Creating and Using Delegates:
Using delegates is a two step process-
..........1) Define the delegate to be used
..........2) Create one or more instances of the delegate
Syntax for defining a delegate:
delegate string reviewStatusofARegion();
to define a delegate we use a key word delegate followed by the method signature the delegate represents. In the above example string reviewStatusofARegion(); represents any method that returns a string and takes no parameters.
Syntax for creating an instance of the delegate:
reviewStatusofARegion = new reviewStatusofARegion(myClass.getEurope)
private string getEurope()
{
return “Doing Great in Europe”;
}
To create an instance of the delegate you call its constructor. The delegate constructor takes one parameter which is the method name.
The method signature should exactly match the original definition of the delegate. If it does not match the compiler would raise an Error.
Multicast Delegate:
Delegate wraps a method. Calling delegate results in calling the method. It is possible to wrap more than one method in a delegate. This is known as a multicast delegate.
If you make a call to a multicast delegate it will call all the functions it wraps in the order specified. Please note that functions in this case should not return any values.
Syntax for defining a delegate:
delegate void deleteRowsinTable( int Year)

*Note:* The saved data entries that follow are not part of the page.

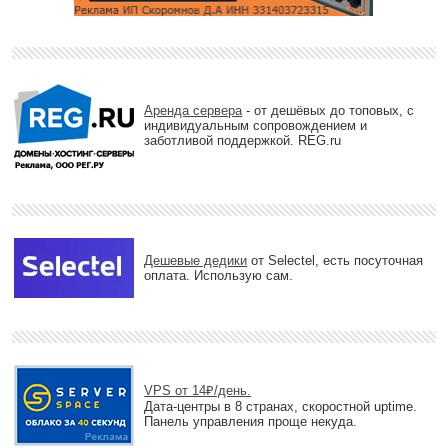
Аренда сервера
- от дешёвых до топовых, с
индивидуальным сопровождением и
заботливой поддержкой. REG.ru
Дешевые дедики
от Selectel, есть посуточная
оплата. Использую сам.
VPS от 14₽/день.
Дата-центры в 8 странах, скоростной uptime.
Панель управления проще некуда.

Syntax for instantiating the delegate:
deleteRowsinTable Cleanup = new deleteRowsinTable(archiveCompletedTasks)
Cleanup += new deleteRowsinTable(purgeCompletedTasks)
Using Delegates in Event Handling
Events could be visualized as following:
Example: You setup a wakeup alarm in your clock for 6 a.m.
Hence you need a class/object that creates and fires an event
You need a mechanism to notify all
You need a method to listen for the notification
Finally, you need a method that does something when the notification is received.